Une affiche publique canadienne expliquant la différence entre égalité (formelle), équité (par compensation, et inclusion (égalité avec maintien des différences).
Une affiche publique canadienne expliquant la différence entre égalité (formelle), équité (par compensation, et inclusion (égalité avec maintien des différences).
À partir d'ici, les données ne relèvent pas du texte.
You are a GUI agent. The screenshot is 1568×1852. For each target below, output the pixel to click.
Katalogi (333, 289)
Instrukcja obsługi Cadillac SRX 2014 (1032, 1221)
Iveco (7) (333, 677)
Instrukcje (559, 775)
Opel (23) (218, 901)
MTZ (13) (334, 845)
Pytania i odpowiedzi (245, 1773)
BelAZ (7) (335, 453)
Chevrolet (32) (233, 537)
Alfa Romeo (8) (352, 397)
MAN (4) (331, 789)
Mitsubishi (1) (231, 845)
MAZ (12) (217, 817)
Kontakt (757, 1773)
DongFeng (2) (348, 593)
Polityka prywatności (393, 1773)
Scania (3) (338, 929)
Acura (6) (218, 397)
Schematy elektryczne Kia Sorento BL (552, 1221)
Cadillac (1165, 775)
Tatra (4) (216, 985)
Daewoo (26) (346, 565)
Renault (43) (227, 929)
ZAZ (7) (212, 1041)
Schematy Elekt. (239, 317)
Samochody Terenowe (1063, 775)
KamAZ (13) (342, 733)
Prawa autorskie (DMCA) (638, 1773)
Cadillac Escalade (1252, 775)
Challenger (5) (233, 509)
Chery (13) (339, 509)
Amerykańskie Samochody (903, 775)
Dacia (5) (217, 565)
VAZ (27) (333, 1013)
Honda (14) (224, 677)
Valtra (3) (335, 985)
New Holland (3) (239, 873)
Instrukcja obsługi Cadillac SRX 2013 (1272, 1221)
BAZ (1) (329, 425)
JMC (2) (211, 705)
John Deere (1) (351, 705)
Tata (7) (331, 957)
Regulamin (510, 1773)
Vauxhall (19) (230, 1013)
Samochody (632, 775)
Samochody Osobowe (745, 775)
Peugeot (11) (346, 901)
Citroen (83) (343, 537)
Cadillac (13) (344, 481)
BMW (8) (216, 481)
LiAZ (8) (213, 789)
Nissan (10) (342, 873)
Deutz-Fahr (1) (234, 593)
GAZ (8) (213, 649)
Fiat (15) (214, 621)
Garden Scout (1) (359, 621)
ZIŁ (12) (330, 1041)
La notion d’inclusion est relativement récente. Avant, on parlait plutôt d « insertion » ou d’ « intégration ». En fait les différences ne sont pas simplement linguistiques mais renvoient à des politiques différentes. L’insertion correspond à un programme qui se propose d’adapter les individus à la société dans laquelle ils vivent, afin que la société comme telle soit plus efficiente. L’éducation scolaire a été et d’une certaine manière continue à être vue souvent dans le cadre d’un tel programme. Ainsi l’insertion scolaire se propose d’améliorer l’adaptation des enfants de milieux dits « défavorisés » à la structure de l’institution éducative, qui, elle, est censée maximiser l’adaptabilité de la société globale. L’intégration quant à elle insiste sur l’intériorisation par les individus de l’habitus et des normes majoritaires dans une société donnée. Il s’agit en fait d’une exigence d’auto-éducation que la société adresse aux individus qui la composent afin de garantir l’unité et la cohésion du corps social. Ainsi en France l’idéal dit républicain a pour but l’absorption des communautés d’origine étrangère dans la communauté nationale, en demandant aux individus de ces communautés de se défaire de leur appartenance d’origine en intériorisant les « valeurs républicaines » supposées définir le statut de citoyen. L’insertion et l’intégration partent de l’idée que les individus des sous-communautés exclues ou marginalisées doivent s’adapter à la société, c’est-à-dire de facto à la communauté qui est dominante dans le corps social . L’inclusion demande en revanche plutôt que la société ou la communauté majoritaire s’ouvre à celles et ceux qui sont marginalisé(e)s ou exclu(e)s en raison du statuquo sociétal. L’inclusivité est donc toujours un travail du corps social sur lui-même pour s’ouvrir à la différence, pour devenir capable de d’accueillir les différentes communautés à égalité de droits sans pour autant exiger d’elles qu’elles abandonnent leur différence.